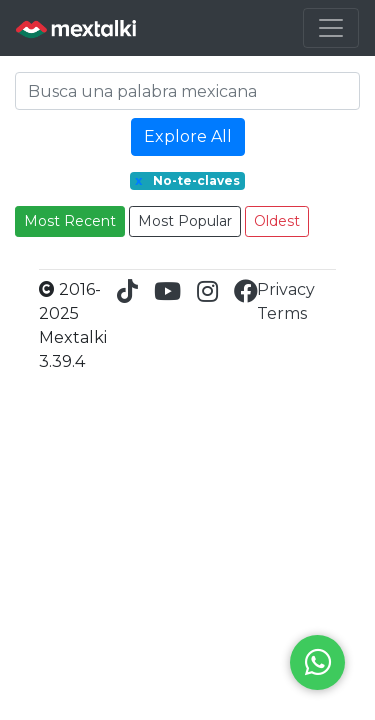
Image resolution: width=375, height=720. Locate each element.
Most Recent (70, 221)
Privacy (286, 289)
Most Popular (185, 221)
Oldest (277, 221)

### [Task]
Retype everything in the entries exactly except the pictures.

### [Your response]
Image resolution: width=375, height=720. Locate each element.
Most Recent (70, 221)
Privacy (286, 289)
Most Popular (185, 221)
Oldest (277, 221)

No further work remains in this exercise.